What Is Inflammation?
At some point in your life, you’ve probably had some sort of injury. You’ve either fallen, ending up with a scrape or bruise, or you’ve somehow cut yourself, I’m sure. You’ve also likely had some sort of infectious invader, like a bacteria or virus. And, it’s quite possible you’ve had a foreign body like a splinter or a bee sting.
Each of these assaults on your body triggers a physiological response called inflammation. Acute inflammation, to be precise. Basically, inflammation is a response that your body has to injury or insult. It’s a protective response your body initiates to eliminate the cause of cell injury, remove dead or dying cells and tissues, and begin the process of repair. The acute inflammatory response is normally limited and self controlled – meaning, once the repair process if complete, the inflammation ends.
This is a good thing, right? Well, it is good in the sense that it is necessary to heal.
But there is another kind of inflammation that happens in your body. And it’s not a good thing. This other type of inflammation is chronic, low-grade, and can cause progressive and serious injury to your body’s cells and tissues. Worse still, it can be systemic, meaning it happens all over damaging tissues in multiple organ systems.
We have identified through research that your body has some of this chronic, low-grade inflammation present all the time. But the degree of this inflammation is what makes it worse for you. Meaning the more of this chronic inflammation you have, the more it damages your tissues and organ systems. It can also increase and intensify and cause a number of different problems as you age. Chronic inflammation has been linked to just about every degenerative disease, including:
- Heart disease
- Insulin resistance and Diabetes
- Muscle loss
- Alzheimer’s Disease
- Osteopenia and Osteoporosis
So the next logical question you may have is: What causes chronic inflammation?

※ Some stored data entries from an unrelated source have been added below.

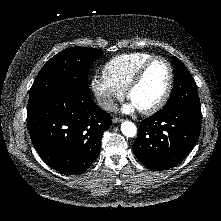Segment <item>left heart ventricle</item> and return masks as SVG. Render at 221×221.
Instances as JSON below:
<instances>
[{
    "mask_svg": "<svg viewBox=\"0 0 221 221\" xmlns=\"http://www.w3.org/2000/svg\"><path fill=\"white\" fill-rule=\"evenodd\" d=\"M168 81V69L164 62L155 61L147 69L139 85L132 91L130 100L143 109L155 104L162 96Z\"/></svg>",
    "mask_w": 221,
    "mask_h": 221,
    "instance_id": "1",
    "label": "left heart ventricle"
}]
</instances>
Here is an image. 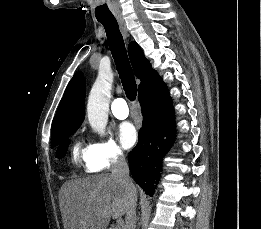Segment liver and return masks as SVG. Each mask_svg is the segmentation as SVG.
<instances>
[{
	"label": "liver",
	"mask_w": 261,
	"mask_h": 229,
	"mask_svg": "<svg viewBox=\"0 0 261 229\" xmlns=\"http://www.w3.org/2000/svg\"><path fill=\"white\" fill-rule=\"evenodd\" d=\"M65 191L67 229H107L111 217L120 219L127 213L131 199L137 197L136 187L128 193L112 175L72 179Z\"/></svg>",
	"instance_id": "6515ba94"
}]
</instances>
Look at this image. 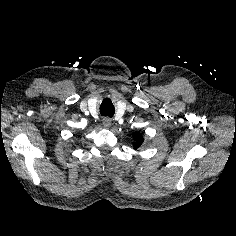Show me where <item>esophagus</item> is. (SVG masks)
Returning <instances> with one entry per match:
<instances>
[{"mask_svg":"<svg viewBox=\"0 0 236 236\" xmlns=\"http://www.w3.org/2000/svg\"><path fill=\"white\" fill-rule=\"evenodd\" d=\"M102 123H103L105 128H109L111 126V124H112V121L109 118H104Z\"/></svg>","mask_w":236,"mask_h":236,"instance_id":"esophagus-1","label":"esophagus"}]
</instances>
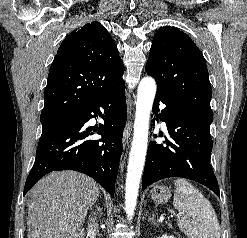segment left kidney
I'll return each mask as SVG.
<instances>
[{
    "instance_id": "obj_1",
    "label": "left kidney",
    "mask_w": 247,
    "mask_h": 238,
    "mask_svg": "<svg viewBox=\"0 0 247 238\" xmlns=\"http://www.w3.org/2000/svg\"><path fill=\"white\" fill-rule=\"evenodd\" d=\"M158 238H175L174 236H167L166 234L163 235L162 237H158Z\"/></svg>"
}]
</instances>
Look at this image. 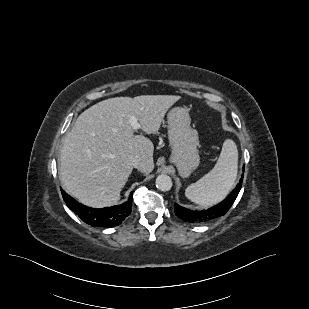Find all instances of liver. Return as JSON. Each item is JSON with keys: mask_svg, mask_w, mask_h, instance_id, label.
Here are the masks:
<instances>
[{"mask_svg": "<svg viewBox=\"0 0 309 309\" xmlns=\"http://www.w3.org/2000/svg\"><path fill=\"white\" fill-rule=\"evenodd\" d=\"M180 98L115 97L85 110L65 136L60 153L59 175L65 191L94 208L117 203L133 170L132 157L141 159L142 173L154 169L153 143L134 135L130 118L136 117L142 131L155 134L168 109Z\"/></svg>", "mask_w": 309, "mask_h": 309, "instance_id": "6515ba94", "label": "liver"}]
</instances>
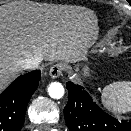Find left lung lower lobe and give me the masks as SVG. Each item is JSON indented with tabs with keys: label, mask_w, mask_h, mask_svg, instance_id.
<instances>
[{
	"label": "left lung lower lobe",
	"mask_w": 131,
	"mask_h": 131,
	"mask_svg": "<svg viewBox=\"0 0 131 131\" xmlns=\"http://www.w3.org/2000/svg\"><path fill=\"white\" fill-rule=\"evenodd\" d=\"M67 88L64 115L70 131H131V119L119 121L103 111L83 86L68 82Z\"/></svg>",
	"instance_id": "0a47b994"
}]
</instances>
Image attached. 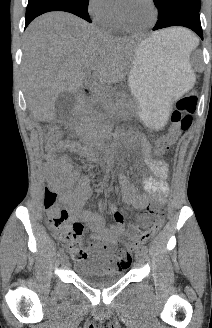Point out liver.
I'll list each match as a JSON object with an SVG mask.
<instances>
[{"instance_id":"6515ba94","label":"liver","mask_w":212,"mask_h":328,"mask_svg":"<svg viewBox=\"0 0 212 328\" xmlns=\"http://www.w3.org/2000/svg\"><path fill=\"white\" fill-rule=\"evenodd\" d=\"M178 28L152 34V40L176 42ZM135 40L116 37L79 17L49 12L30 23L23 46V83L27 106L40 122L55 119V101L62 92L76 94L87 83L83 68L91 66L99 89L119 83L128 74Z\"/></svg>"}]
</instances>
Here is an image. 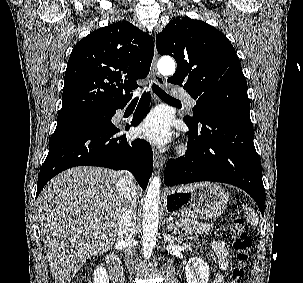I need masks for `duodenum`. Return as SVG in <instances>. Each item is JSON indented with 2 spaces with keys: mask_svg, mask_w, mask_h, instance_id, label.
<instances>
[{
  "mask_svg": "<svg viewBox=\"0 0 303 283\" xmlns=\"http://www.w3.org/2000/svg\"><path fill=\"white\" fill-rule=\"evenodd\" d=\"M106 267L114 283H122L123 268L120 259L115 254L108 255Z\"/></svg>",
  "mask_w": 303,
  "mask_h": 283,
  "instance_id": "410a0bca",
  "label": "duodenum"
}]
</instances>
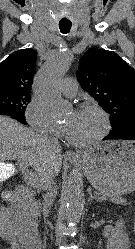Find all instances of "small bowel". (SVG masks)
Instances as JSON below:
<instances>
[{"label": "small bowel", "mask_w": 135, "mask_h": 249, "mask_svg": "<svg viewBox=\"0 0 135 249\" xmlns=\"http://www.w3.org/2000/svg\"><path fill=\"white\" fill-rule=\"evenodd\" d=\"M0 237L10 243L6 249H23L25 246L24 225L12 206L0 205Z\"/></svg>", "instance_id": "c3829d8e"}]
</instances>
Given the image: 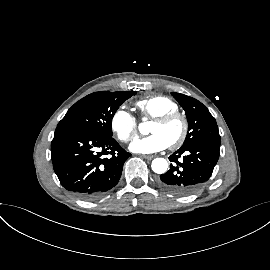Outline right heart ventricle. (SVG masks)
I'll return each instance as SVG.
<instances>
[{"label": "right heart ventricle", "mask_w": 270, "mask_h": 270, "mask_svg": "<svg viewBox=\"0 0 270 270\" xmlns=\"http://www.w3.org/2000/svg\"><path fill=\"white\" fill-rule=\"evenodd\" d=\"M144 118L155 119L156 117L178 111V105L169 97L156 95L140 99L136 102Z\"/></svg>", "instance_id": "right-heart-ventricle-1"}]
</instances>
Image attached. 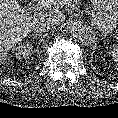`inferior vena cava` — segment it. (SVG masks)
<instances>
[{"instance_id":"inferior-vena-cava-1","label":"inferior vena cava","mask_w":118,"mask_h":118,"mask_svg":"<svg viewBox=\"0 0 118 118\" xmlns=\"http://www.w3.org/2000/svg\"><path fill=\"white\" fill-rule=\"evenodd\" d=\"M55 24H57V20L53 17H48L46 15L40 16L36 21V27L38 28V31L41 33L46 32Z\"/></svg>"}]
</instances>
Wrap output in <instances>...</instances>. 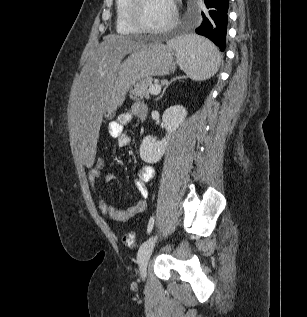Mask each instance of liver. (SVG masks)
<instances>
[{
    "label": "liver",
    "instance_id": "1",
    "mask_svg": "<svg viewBox=\"0 0 307 317\" xmlns=\"http://www.w3.org/2000/svg\"><path fill=\"white\" fill-rule=\"evenodd\" d=\"M142 41L107 35L90 55L74 84L68 110L71 144L78 148L82 167H95L98 132L118 65L125 55L144 46ZM93 141V142H89Z\"/></svg>",
    "mask_w": 307,
    "mask_h": 317
}]
</instances>
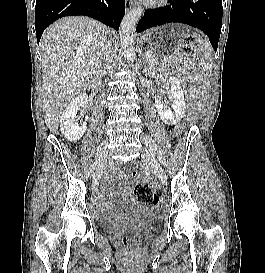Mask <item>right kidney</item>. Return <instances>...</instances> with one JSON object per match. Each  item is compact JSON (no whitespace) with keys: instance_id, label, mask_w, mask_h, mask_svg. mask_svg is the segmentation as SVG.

We have identified a number of causes of chronic, low-grade inflammation. The good news is, many of them you can eliminate. Here are some of them:
- Suboptimal hormone levels
- Oxidized LDL (“bad” cholesterol)
- Weight gain and obesity
- Many dietary factors
- Lack of exercise or too much exercise
- Stress (mental or prolonged physical)
- Periodontal disease
So How can I prevent low grade inflammation from happening, or at least keep it at bay?
Since many of the causes of chronic inflammation can be linked to your diet, exercise and lifestyle choices, the solutions can be found here as well.
- Learn how and what to eat
- Learn the right type and amount of exercise for your body
- Improved self-care, and decreasing bad habits.
It’s a little bit easier said than done, but with the right information, you can profoundly decrease inflammation and improve not only the way you feel now, but decrease you risk for degeneration and disease down the road.